Le travail au noir : fraude ou survie ?

Le 07/06/2013

Aucun gouvernement, de droite comme de gauche, ne mérite les entrepreneurs et encore moins leur argent. Le travail au noir a de beaux jours devant lui…

Article extrait de «La France de la fraude», Les Dossiers du contribuable n°13, juin/juillet 2013. Pour commander en ligne ce numéro.

Faisons un petit calcul tout simple. Un artisan ou un commerçant prend le statut d’auto­entrepreneur. Il monte son affaire en 2013, trouve des clients et arrive à dégager un chiffre d’affaires de 23000 € en 2013.

Si la première année, les cotisations n’étaient pas trop fortes, en deuxième année, il doit payer 9855 € de cotisations sociales RSI (régime social des indépendants), soit 42,8 % de prélèvements obligatoires.

Il ne lui reste qu’un bénéfice net de 13145 € soit 1095 € par mois. En 2015, ce sera pire : à chiffre d’affaires égal, les 15147 € de cotisations exigés par le RSI ne lui laisseront que 654 € par mois, soit 65,8 % prélevés. La très grande majorité des 895000 auto-entrepreneurs sont dans ce cas. Ces chiffres vous paraissent incroyables ?

Allez donc voir le petit livret « Objectif Entreprise 2013 » (1) aimablement donné par le RSI : ces chiffres sont exactement ceux fournis par la caisse des chefs d’entreprise et des artisans. La spoliation est assumée. Et même si on nous dit que le statut d’auto-entrepreneur exonère de la TVA, on a du mal à voir où est l’avantage.

Plus l’artisan ou l’entrepreneur gagne, plus le système fiscal le matraque.

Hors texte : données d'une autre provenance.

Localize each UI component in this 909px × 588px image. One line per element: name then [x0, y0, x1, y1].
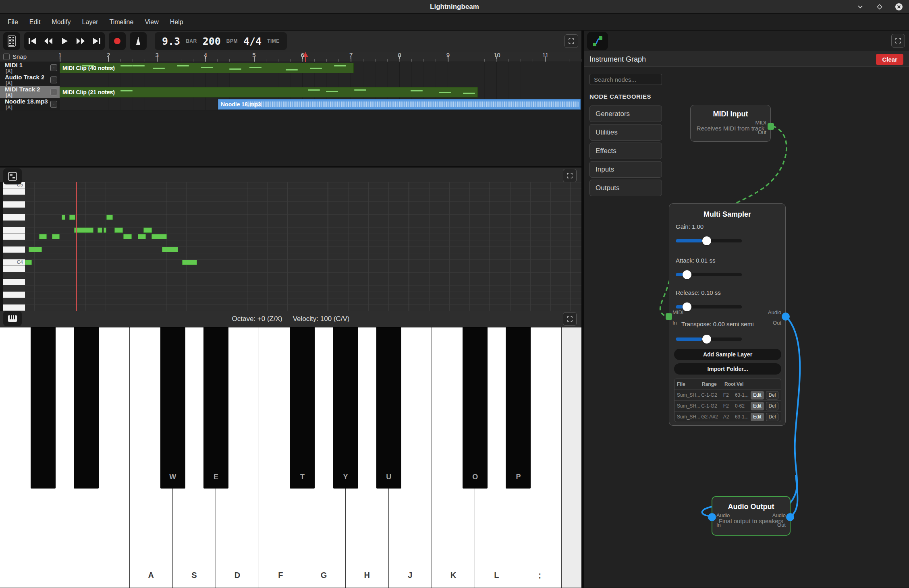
black-key-Y[interactable]: Y [333, 327, 358, 489]
midi-note[interactable] [143, 228, 152, 233]
multi-sampler-node[interactable]: Multi Sampler Gain: 1.00 Attack: 0.01 ss… [669, 203, 786, 426]
black-key-W[interactable]: W [160, 327, 185, 489]
instrument-graph-icon[interactable] [587, 32, 608, 50]
midi-note[interactable] [69, 215, 75, 220]
piano-roll-black-key[interactable] [3, 221, 25, 227]
black-key-E[interactable]: E [203, 327, 228, 489]
keyboard-fullscreen-icon[interactable] [563, 312, 577, 326]
piano-roll-grid[interactable] [25, 182, 581, 311]
midi-input-node[interactable]: MIDI Input Receives MIDI from track MIDI… [690, 105, 771, 142]
piano-roll-white-key[interactable] [3, 292, 25, 298]
menu-item-help[interactable]: Help [165, 16, 189, 28]
transpose-slider[interactable] [676, 337, 742, 341]
midi-note[interactable] [74, 228, 93, 233]
timeline-empty-area[interactable] [0, 110, 581, 166]
piano-roll-black-key[interactable] [3, 253, 25, 259]
attack-slider[interactable] [676, 273, 742, 276]
node-panel-fullscreen-icon[interactable] [891, 34, 905, 48]
track-lane[interactable] [60, 74, 581, 86]
menu-item-view[interactable]: View [139, 16, 164, 28]
keyboard-icon[interactable] [3, 311, 22, 326]
track-checkbox[interactable]: - [50, 77, 57, 83]
skip-start-icon[interactable] [24, 32, 40, 50]
piano-roll-white-key[interactable] [3, 201, 25, 208]
audio-clip[interactable]: Noodle 18.mp3 [218, 99, 581, 110]
piano-roll-black-key[interactable] [3, 298, 25, 304]
black-key-P[interactable]: P [506, 327, 531, 489]
timeline-ruler[interactable]: Snap 1234567891011 [0, 52, 581, 62]
menu-item-modify[interactable]: Modify [46, 16, 76, 28]
piano-roll-white-key[interactable] [3, 266, 25, 272]
gain-slider-thumb[interactable] [702, 236, 711, 245]
snap-checkbox[interactable] [3, 54, 10, 60]
audio-output-in-port[interactable] [708, 513, 716, 521]
edit-button[interactable]: Edit [751, 402, 764, 410]
audio-output-node[interactable]: Audio Output Final output to speakers Au… [712, 496, 791, 536]
piano-roll-black-key[interactable] [3, 195, 25, 201]
piano-roll-white-key[interactable] [3, 246, 25, 253]
skip-end-icon[interactable] [89, 32, 105, 50]
piano-roll-key-strip[interactable]: C5C4 [3, 182, 25, 311]
black-key-U[interactable]: U [376, 327, 401, 489]
timeline-fullscreen-icon[interactable] [564, 34, 578, 48]
import-folder-button[interactable]: Import Folder... [674, 363, 781, 375]
midi-note[interactable] [138, 234, 146, 239]
attack-slider-thumb[interactable] [683, 270, 691, 279]
category-outputs[interactable]: Outputs [589, 180, 662, 196]
menu-item-timeline[interactable]: Timeline [104, 16, 139, 28]
clear-button[interactable]: Clear [876, 54, 903, 65]
midi-note[interactable] [98, 228, 102, 233]
midi-note[interactable] [39, 234, 47, 239]
piano-roll-white-key[interactable] [3, 214, 25, 221]
release-slider-thumb[interactable] [683, 302, 691, 311]
black-key-T[interactable]: T [290, 327, 315, 489]
midi-note[interactable] [25, 260, 32, 265]
edit-button[interactable]: Edit [751, 413, 764, 421]
del-button[interactable]: Del [766, 391, 778, 400]
track-lane[interactable]: MIDI Clip (40 notes) [60, 62, 581, 74]
midi-note[interactable] [123, 234, 132, 239]
node-graph-canvas[interactable]: NODE CATEGORIES GeneratorsUtilitiesEffec… [584, 67, 909, 588]
white-key[interactable] [562, 327, 581, 588]
audio-output-out-port[interactable] [786, 513, 794, 521]
maximize-icon[interactable] [875, 2, 884, 11]
transpose-slider-thumb[interactable] [702, 335, 711, 344]
midi-note[interactable] [152, 234, 167, 239]
category-generators[interactable]: Generators [589, 106, 662, 122]
rewind-icon[interactable] [40, 32, 56, 50]
edit-button[interactable]: Edit [751, 391, 764, 400]
midi-note[interactable] [52, 234, 60, 239]
track-checkbox[interactable]: - [50, 101, 57, 108]
piano-roll-icon[interactable] [3, 168, 22, 184]
ruler-lane[interactable]: 1234567891011 [60, 52, 581, 62]
snap-toggle[interactable]: Snap [3, 53, 27, 60]
piano-roll-black-key[interactable] [3, 240, 25, 246]
play-icon[interactable] [56, 32, 73, 50]
piano-roll-white-key[interactable]: C4 [3, 259, 25, 266]
piano-roll-black-key[interactable] [3, 208, 25, 214]
piano-roll-white-key[interactable] [3, 234, 25, 240]
del-button[interactable]: Del [766, 402, 778, 410]
track-lane[interactable]: MIDI Clip (21 notes) [60, 86, 581, 98]
fast-forward-icon[interactable] [73, 32, 89, 50]
track-header-midi-1[interactable]: MIDI 1[A]- [0, 62, 60, 74]
midi-note[interactable] [29, 247, 42, 252]
search-input[interactable] [589, 74, 662, 85]
piano-roll-playhead[interactable] [76, 182, 77, 311]
category-utilities[interactable]: Utilities [589, 124, 662, 141]
midi-clip[interactable]: MIDI Clip (21 notes) [60, 87, 478, 97]
piano-roll-fullscreen-icon[interactable] [563, 169, 577, 182]
minimize-icon[interactable] [856, 2, 865, 11]
menu-item-edit[interactable]: Edit [24, 16, 46, 28]
midi-note[interactable] [104, 228, 106, 233]
midi-note[interactable] [62, 215, 65, 220]
piano-roll-black-key[interactable] [3, 272, 25, 279]
track-checkbox[interactable]: - [50, 64, 57, 71]
piano-roll-white-key[interactable] [3, 227, 25, 234]
piano-roll-black-key[interactable] [3, 285, 25, 292]
menu-item-file[interactable]: File [2, 16, 23, 28]
black-key-O[interactable]: O [463, 327, 488, 489]
black-key[interactable] [31, 327, 56, 489]
midi-note[interactable] [114, 228, 123, 233]
record-button[interactable] [109, 32, 126, 50]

S’il fait partie des 6 % d’auto-entrepreneurs qui arrivent à se faire 7500 € par trimestre, soit 30000 € par an, environ 53 % de son chiffre d’affaire, sera prélevé : il ne lui restera que 1300 € mensuels.

Pire, s’il appartient aux 3 % qui atteignent les 40000 €, les prélèvements obligatoires de l’Etat ne lui laisseront que 20000 € de bénéfices, soit à peine 1700 € par mois.

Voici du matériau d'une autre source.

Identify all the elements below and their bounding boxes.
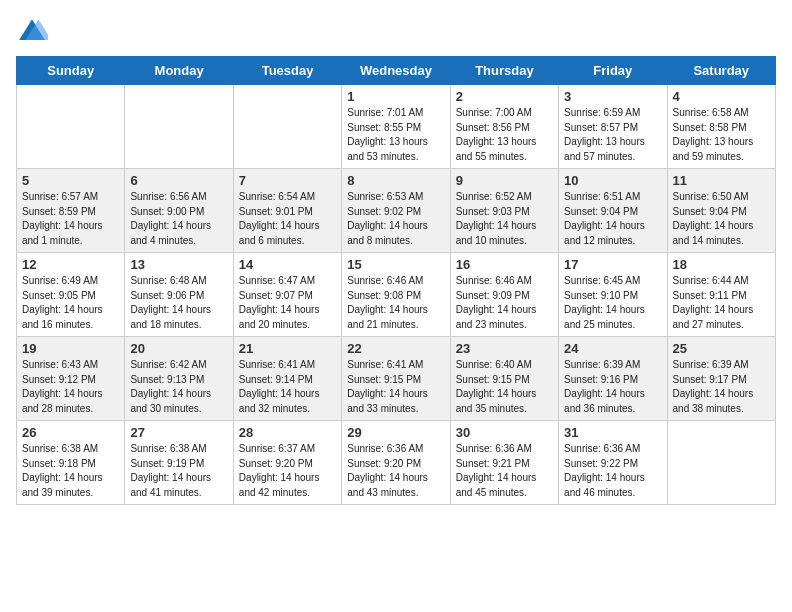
day-cell-18: 18Sunrise: 6:44 AM Sunset: 9:11 PM Dayli… [667, 253, 775, 337]
day-info: Sunrise: 6:56 AM Sunset: 9:00 PM Dayligh… [130, 190, 227, 248]
day-cell-20: 20Sunrise: 6:42 AM Sunset: 9:13 PM Dayli… [125, 337, 233, 421]
day-info: Sunrise: 6:53 AM Sunset: 9:02 PM Dayligh… [347, 190, 444, 248]
day-number: 13 [130, 257, 227, 272]
day-number: 30 [456, 425, 553, 440]
day-number: 18 [673, 257, 770, 272]
day-info: Sunrise: 6:40 AM Sunset: 9:15 PM Dayligh… [456, 358, 553, 416]
week-row-1: 1Sunrise: 7:01 AM Sunset: 8:55 PM Daylig… [17, 85, 776, 169]
day-cell-5: 5Sunrise: 6:57 AM Sunset: 8:59 PM Daylig… [17, 169, 125, 253]
day-info: Sunrise: 6:47 AM Sunset: 9:07 PM Dayligh… [239, 274, 336, 332]
day-cell-14: 14Sunrise: 6:47 AM Sunset: 9:07 PM Dayli… [233, 253, 341, 337]
day-info: Sunrise: 7:00 AM Sunset: 8:56 PM Dayligh… [456, 106, 553, 164]
day-number: 29 [347, 425, 444, 440]
day-number: 28 [239, 425, 336, 440]
day-info: Sunrise: 6:45 AM Sunset: 9:10 PM Dayligh… [564, 274, 661, 332]
day-number: 3 [564, 89, 661, 104]
day-cell-26: 26Sunrise: 6:38 AM Sunset: 9:18 PM Dayli… [17, 421, 125, 505]
day-info: Sunrise: 6:38 AM Sunset: 9:18 PM Dayligh… [22, 442, 119, 500]
weekday-header-sunday: Sunday [17, 57, 125, 85]
day-cell-1: 1Sunrise: 7:01 AM Sunset: 8:55 PM Daylig… [342, 85, 450, 169]
day-info: Sunrise: 6:39 AM Sunset: 9:17 PM Dayligh… [673, 358, 770, 416]
day-info: Sunrise: 6:37 AM Sunset: 9:20 PM Dayligh… [239, 442, 336, 500]
weekday-header-friday: Friday [559, 57, 667, 85]
day-number: 19 [22, 341, 119, 356]
day-number: 12 [22, 257, 119, 272]
day-number: 11 [673, 173, 770, 188]
day-number: 25 [673, 341, 770, 356]
day-cell-7: 7Sunrise: 6:54 AM Sunset: 9:01 PM Daylig… [233, 169, 341, 253]
weekday-header-row: SundayMondayTuesdayWednesdayThursdayFrid… [17, 57, 776, 85]
weekday-header-wednesday: Wednesday [342, 57, 450, 85]
day-cell-31: 31Sunrise: 6:36 AM Sunset: 9:22 PM Dayli… [559, 421, 667, 505]
day-cell-16: 16Sunrise: 6:46 AM Sunset: 9:09 PM Dayli… [450, 253, 558, 337]
day-info: Sunrise: 6:57 AM Sunset: 8:59 PM Dayligh… [22, 190, 119, 248]
day-cell-6: 6Sunrise: 6:56 AM Sunset: 9:00 PM Daylig… [125, 169, 233, 253]
day-info: Sunrise: 6:48 AM Sunset: 9:06 PM Dayligh… [130, 274, 227, 332]
day-info: Sunrise: 6:58 AM Sunset: 8:58 PM Dayligh… [673, 106, 770, 164]
day-info: Sunrise: 6:41 AM Sunset: 9:15 PM Dayligh… [347, 358, 444, 416]
day-cell-8: 8Sunrise: 6:53 AM Sunset: 9:02 PM Daylig… [342, 169, 450, 253]
empty-cell [233, 85, 341, 169]
day-number: 4 [673, 89, 770, 104]
weekday-header-monday: Monday [125, 57, 233, 85]
day-cell-17: 17Sunrise: 6:45 AM Sunset: 9:10 PM Dayli… [559, 253, 667, 337]
day-info: Sunrise: 6:46 AM Sunset: 9:08 PM Dayligh… [347, 274, 444, 332]
day-info: Sunrise: 6:44 AM Sunset: 9:11 PM Dayligh… [673, 274, 770, 332]
day-cell-21: 21Sunrise: 6:41 AM Sunset: 9:14 PM Dayli… [233, 337, 341, 421]
day-number: 10 [564, 173, 661, 188]
day-number: 27 [130, 425, 227, 440]
logo [16, 16, 52, 48]
day-number: 21 [239, 341, 336, 356]
week-row-5: 26Sunrise: 6:38 AM Sunset: 9:18 PM Dayli… [17, 421, 776, 505]
day-cell-24: 24Sunrise: 6:39 AM Sunset: 9:16 PM Dayli… [559, 337, 667, 421]
day-number: 16 [456, 257, 553, 272]
weekday-header-tuesday: Tuesday [233, 57, 341, 85]
day-cell-22: 22Sunrise: 6:41 AM Sunset: 9:15 PM Dayli… [342, 337, 450, 421]
week-row-3: 12Sunrise: 6:49 AM Sunset: 9:05 PM Dayli… [17, 253, 776, 337]
day-number: 17 [564, 257, 661, 272]
day-info: Sunrise: 6:50 AM Sunset: 9:04 PM Dayligh… [673, 190, 770, 248]
day-info: Sunrise: 6:49 AM Sunset: 9:05 PM Dayligh… [22, 274, 119, 332]
day-info: Sunrise: 6:36 AM Sunset: 9:22 PM Dayligh… [564, 442, 661, 500]
day-number: 6 [130, 173, 227, 188]
week-row-2: 5Sunrise: 6:57 AM Sunset: 8:59 PM Daylig… [17, 169, 776, 253]
day-number: 1 [347, 89, 444, 104]
day-cell-11: 11Sunrise: 6:50 AM Sunset: 9:04 PM Dayli… [667, 169, 775, 253]
day-number: 7 [239, 173, 336, 188]
empty-cell [17, 85, 125, 169]
weekday-header-thursday: Thursday [450, 57, 558, 85]
day-cell-3: 3Sunrise: 6:59 AM Sunset: 8:57 PM Daylig… [559, 85, 667, 169]
day-info: Sunrise: 6:59 AM Sunset: 8:57 PM Dayligh… [564, 106, 661, 164]
day-cell-15: 15Sunrise: 6:46 AM Sunset: 9:08 PM Dayli… [342, 253, 450, 337]
day-cell-13: 13Sunrise: 6:48 AM Sunset: 9:06 PM Dayli… [125, 253, 233, 337]
day-cell-30: 30Sunrise: 6:36 AM Sunset: 9:21 PM Dayli… [450, 421, 558, 505]
day-cell-25: 25Sunrise: 6:39 AM Sunset: 9:17 PM Dayli… [667, 337, 775, 421]
day-cell-9: 9Sunrise: 6:52 AM Sunset: 9:03 PM Daylig… [450, 169, 558, 253]
week-row-4: 19Sunrise: 6:43 AM Sunset: 9:12 PM Dayli… [17, 337, 776, 421]
day-number: 14 [239, 257, 336, 272]
day-number: 8 [347, 173, 444, 188]
day-cell-23: 23Sunrise: 6:40 AM Sunset: 9:15 PM Dayli… [450, 337, 558, 421]
day-cell-27: 27Sunrise: 6:38 AM Sunset: 9:19 PM Dayli… [125, 421, 233, 505]
day-info: Sunrise: 6:38 AM Sunset: 9:19 PM Dayligh… [130, 442, 227, 500]
day-number: 24 [564, 341, 661, 356]
day-info: Sunrise: 6:41 AM Sunset: 9:14 PM Dayligh… [239, 358, 336, 416]
day-info: Sunrise: 6:39 AM Sunset: 9:16 PM Dayligh… [564, 358, 661, 416]
weekday-header-saturday: Saturday [667, 57, 775, 85]
day-number: 23 [456, 341, 553, 356]
day-info: Sunrise: 7:01 AM Sunset: 8:55 PM Dayligh… [347, 106, 444, 164]
empty-cell [667, 421, 775, 505]
day-cell-2: 2Sunrise: 7:00 AM Sunset: 8:56 PM Daylig… [450, 85, 558, 169]
day-number: 31 [564, 425, 661, 440]
page-header [16, 16, 776, 48]
logo-icon [16, 16, 48, 48]
day-number: 15 [347, 257, 444, 272]
day-number: 20 [130, 341, 227, 356]
day-number: 22 [347, 341, 444, 356]
day-info: Sunrise: 6:54 AM Sunset: 9:01 PM Dayligh… [239, 190, 336, 248]
day-cell-19: 19Sunrise: 6:43 AM Sunset: 9:12 PM Dayli… [17, 337, 125, 421]
day-cell-28: 28Sunrise: 6:37 AM Sunset: 9:20 PM Dayli… [233, 421, 341, 505]
calendar-table: SundayMondayTuesdayWednesdayThursdayFrid… [16, 56, 776, 505]
day-number: 9 [456, 173, 553, 188]
day-info: Sunrise: 6:52 AM Sunset: 9:03 PM Dayligh… [456, 190, 553, 248]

Et voilà que maintenant, Sylvia Pinel, le ministre de l’Artisanat, s’apprête à charcuter ce statut et à le couper en deux.

Une partie pour ceux qui exercent une activité en complément de revenu. L’autre partie pour ceux qui en vivent et qui, si leur affaire est viable, seront obligés après deux ou trois années d’exercice de passer en statut d’entreprise.

Autrement dit de payer plus de taxes, de TVA et de prélèvements obligatoires. Si le gouvernement voulait promouvoir le travail au noir, il ne s’y prendrait pas autrement. Personne ne veut travailler simplement pour payer des cotisations sociales et se retrouver au final quasiment au seuil de pauvreté.

On ne se met pas à son compte pour être smicard ou demander des aides sociales ! Alors oui, le travail au noir est une solution pour mettre du beurre dans les épinards.

Peut-on vivre aujourd’hui avec 1000 ou 1500 € par mois, surtout lorsqu’il faut faire le plein d’essence, entretenir les outils de travail, payer les assurances, payer les traites, les crédits et le loyer, sans oublier qu’il faut acheter de la nourriture pour vivre ?

Toujours ça de moins pour l’Etat

Le travail au noir, c’est l’arrangement amiable entre un artisan excédé de se faire plumer par les prélèvements obligatoires et un client excédé de payer une TVA qui lui rend les services toujours plus cher. « Ça de moins pour l’Etat et ça de plus pour nous » se disent-ils.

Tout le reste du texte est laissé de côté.